Below, we have categorized the problems we have found with the article under four headings: “Failure to Acknowledge an Absence of Evidence,” “Use of Evidence from Primary Sources,” “Use of Evidence from Secondary Sources,” and “Miscitation.” We have cited our sources in footnotes and an appendix to this letter. Unless we indicate otherwise, all translations from Japanese are ours.


Finally, in preparing this letter, we have consulted the American Historical Association’s “Statement on Standards of Professional Conduct,” which reads, in part:


Professional integrity in the practice of history requires awareness of one’s own biases and a readiness to follow sound method and analysis wherever they may lead. Historians should document their findings and be prepared to make available their sources, evidence, and data, including any documentation they develop through interviews. Historians should not misrepresent their sources.
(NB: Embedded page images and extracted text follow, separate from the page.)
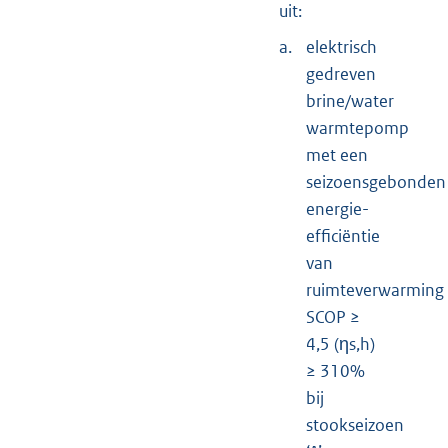
uit:
a.
elektrisch
gedreven
brine/water
warmtepomp
met een
seizoensgebonden
energie-
efficiëntie
van
ruimteverwarming
SCOP ≥
4,5 (ηs,h)
≥ 310%
bij
stookseizoen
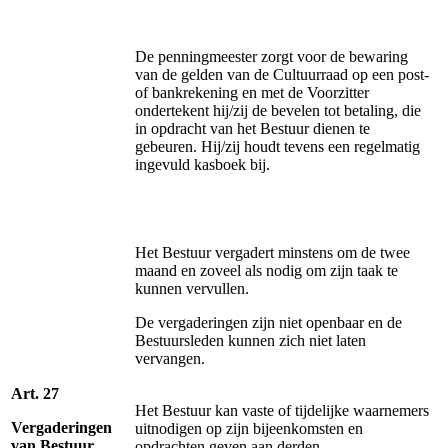
De penningmeester zorgt voor de bewaring
van de gelden van de Cultuurraad op een post-
of bankrekening en met de Voorzitter
ondertekent hij/zij de bevelen tot betaling, die
in opdracht van het Bestuur dienen te
gebeuren. Hij/zij houdt tevens een regelmatig
ingevuld kasboek bij.
Het Bestuur vergadert minstens om de twee
maand en zoveel als nodig om zijn taak te
kunnen vervullen.
De vergaderingen zijn niet openbaar en de
Bestuursleden kunnen zich niet laten
vervangen.
Art. 27
Het Bestuur kan vaste of tijdelijke waarnemers
Vergaderingen
uitnodigen op zijn bijeenkomsten en
van Bestuur
opdrachten geven aan derden.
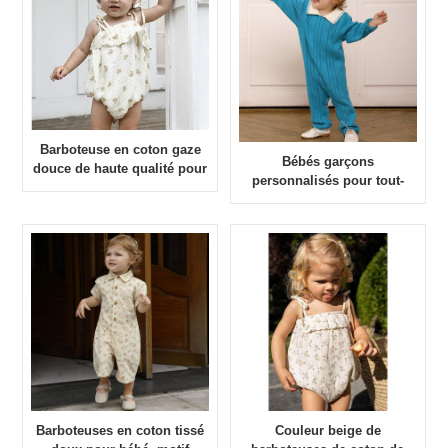
Barboteuse en coton gaze
Bébés garçons
douce de haute qualité pour
personnalisés pour tout-
bébé, dernière conception
petits/Combinaison en tricot
pour l'été 2023
de coton pour fille
Barboteuses en coton tissé
Couleur beige de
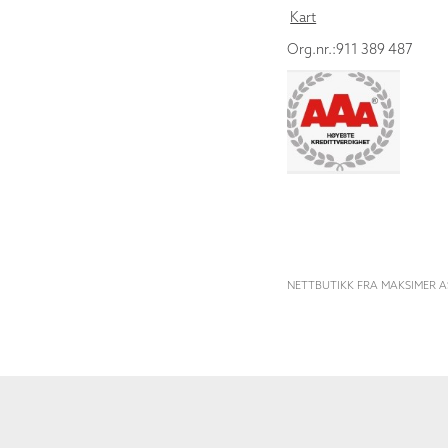
Kart
Org.nr.:911 389 487
NETTBUTIKK FRA MAKSIMER A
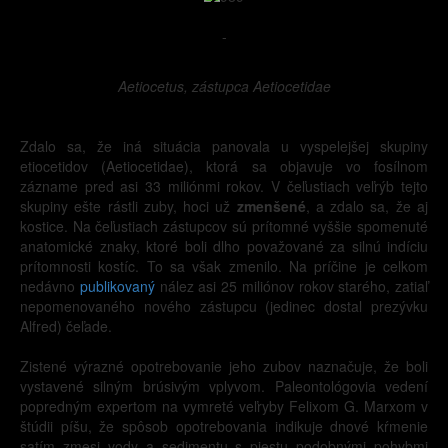
-
Aetiocetus, zástupca Aetiocetidae
Zdalo sa, že iná situácia panovala u vyspelejšej skupiny
etiocetidov (Aetiocetidae), ktorá sa objavuje vo fosílnom
zázname pred asi 33 miliónmi rokov. V čeľustiach veľrýb tejto
skupiny ešte rástli zuby, hoci už
zmenšené
, a zdalo sa, že aj
kostice. Na čeľustiach zástupcov sú prítomné vyššie spomenuté
anatomické znaky, ktoré boli dlho považované za silnú indíciu
prítomnosti kostíc. To sa však zmenilo. Na príčine je celkom
nedávno
publikovaný
nález asi 25 miliónov rokov starého, zatiaľ
nepomenovaného nového zástupcu (jedinec dostal prezývku
Alfred) čeľade.
Zistené výrazné opotrebovanie jeho zubov naznačuje, že boli
vystavené silným brúsivým vplyvom. Paleontológovia vedení
popredným expertom na vymreté veľryby Felixom G. Marxom v
štúdii píšu, že spôsob opotrebovania indikuje dnové kŕmenie
satím zmesi vody a sedimentu s piestu podobnými pohybmi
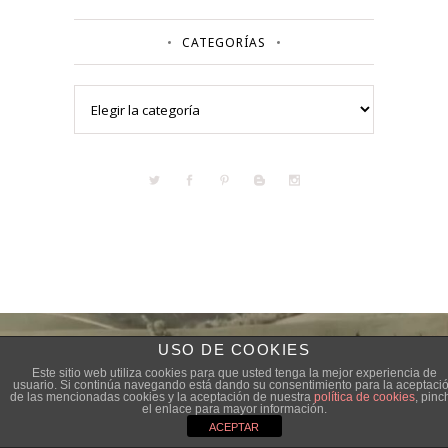
CATEGORÍAS
Categorías
USO DE COOKIES
Este sitio web utiliza cookies para que usted tenga la mejor experiencia de
usuario. Si continúa navegando está dando su consentimiento para la aceptaci
de las mencionadas cookies y la aceptación de nuestra
política de cookies
, pinc
el enlace para mayor información.
ACEPTAR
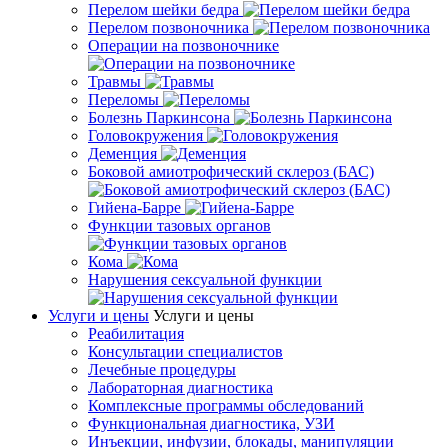
Перелом шейки бедра
Перелом позвоночника
Операции на позвоночнике
Травмы
Переломы
Болезнь Паркинсона
Головокружения
Деменция
Боковой амиотрофический склероз (БАС)
Гийена-Барре
Функции тазовых органов
Кома
Нарушения сексуальной функции
Услуги и цены
Услуги и цены
Реабилитация
Консультации специалистов
Лечебные процедуры
Лабораторная диагностика
Комплексные программы обследований
Функциональная диагностика, УЗИ
Инъекции, инфузии, блокады, манипуляции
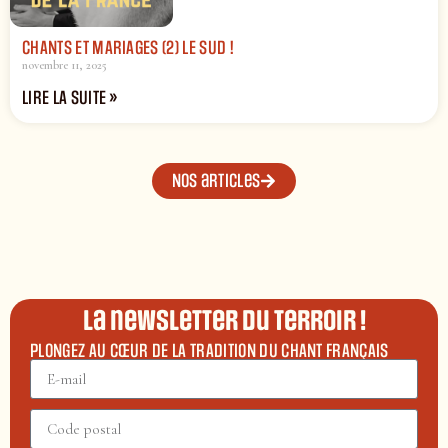
CHANTS ET MARIAGES (2) LE SUD !
novembre 11, 2025
LIRE LA SUITE »
Nos articles
La newsletter du terroir !
PLONGEZ AU CŒUR DE LA TRADITION DU CHANT FRANÇAIS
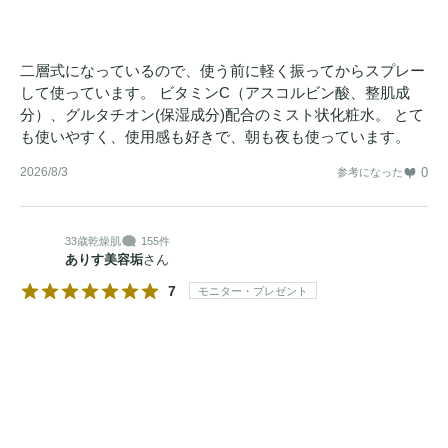
二層式になっているので、使う前に軽く振ってからスプレー
して使っています。 ビタミンC（アスコルビン酸、整肌成
分）、グルタチオン(保湿成分)配合のミスト状化粧水。 とて
も使いやすく、使用感も好きで、朝も夜も使っています。
2026/8/3
0
参考になった
33歳
乾燥肌
155件
ありす美容垢
さん
7
モニター・プレゼント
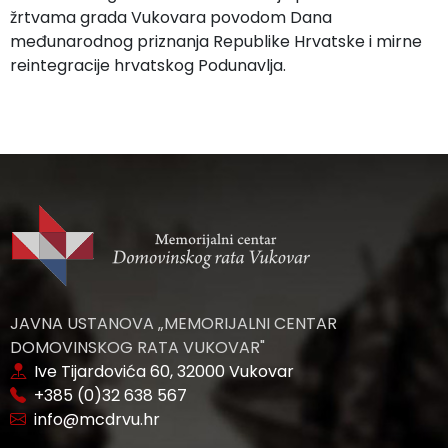
žrtvama grada Vukovara povodom Dana
međunarodnog priznanja Republike Hrvatske i mirne
reintegracije hrvatskog Podunavlja.
JAVNA USTANOVA „MEMORIJALNI CENTAR
DOMOVINSKOG RATA VUKOVAR"
Ive Tijardovića 60, 32000 Vukovar
+385 (0)32 638 567
info@mcdrvu.hr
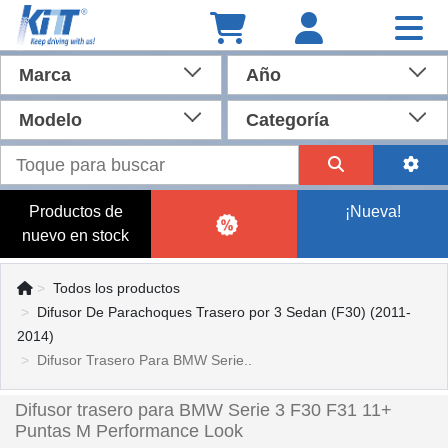
Marca
Año
Modelo
Categoría
Productos de
¡Nueva!
nuevo en stock
Todos los productos
Difusor De Parachoques Trasero por 3 Sedan (F30) (2011-
2014)
Difusor Trasero Para BMW Serie..
Difusor trasero para BMW Serie 3 F30 F31 11+
Puntas M Performance Look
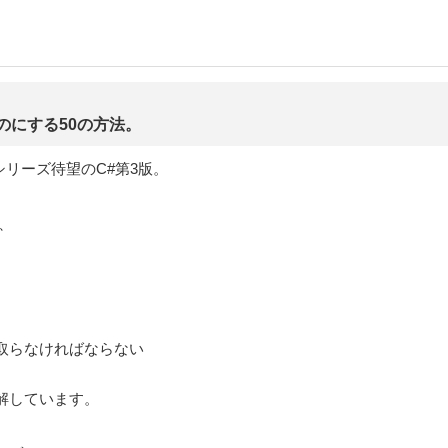
のにする50の方法。
eシリーズ待望のC#第3版。
、
取らなければならない
解しています。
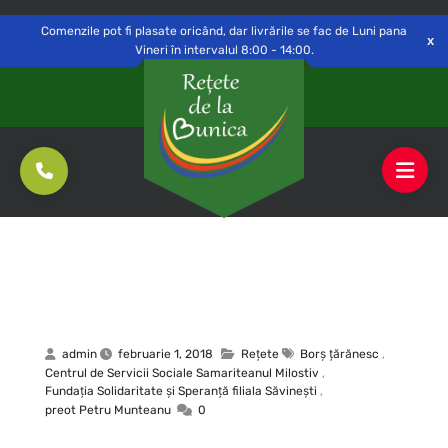
Delivery to
Switch
Open
Săvinești, NT
Comenzile pot fi plasate oricând, dar livrările se fac de Luni pana
Vineri în intervalul 8:00 - 14:00.
admin
februarie 1, 2018
Rețete
Borş ţărănesc
,
Centrul de Servicii Sociale Samariteanul Milostiv
,
Fundaţia Solidaritate şi Speranţă filiala Săvineşti
,
preot Petru Munteanu
0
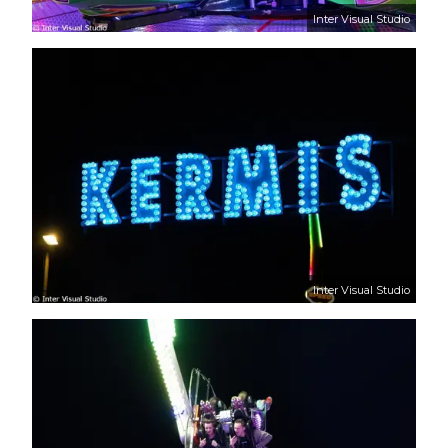
Inter Visual Studio
Inter Visual Studio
They should report their findings as accurately as possible and not omit evidence that runs counter to their own interpretation. They should not commit plagiarism. They should oppose false or erroneous use of evidence, along with any efforts to ignore or conceal such false or erroneous use.


Nevertheless, we understand that there can be a range of opinion about what constitutes academic misconduct, and we also know that standards are not always consistent between disciplines. We believe that some of the examples below — including the mischaracterization of Osaki’s and Mun Ok-ju’s testimony, the failure to acknowledge the absence of relevant sample or actual contracts, and unmarked citations to nationalist blogs and historically revisionist websites — transgress standards of scholarly integrity that are widely shared across all academic disciplines. Other examples may, for some readers, fall into a gray zone of irresponsible scholarship, the misuse of sources, or sloppy citation practices. We document those here for the record, but invite readers to come to their own conclusions.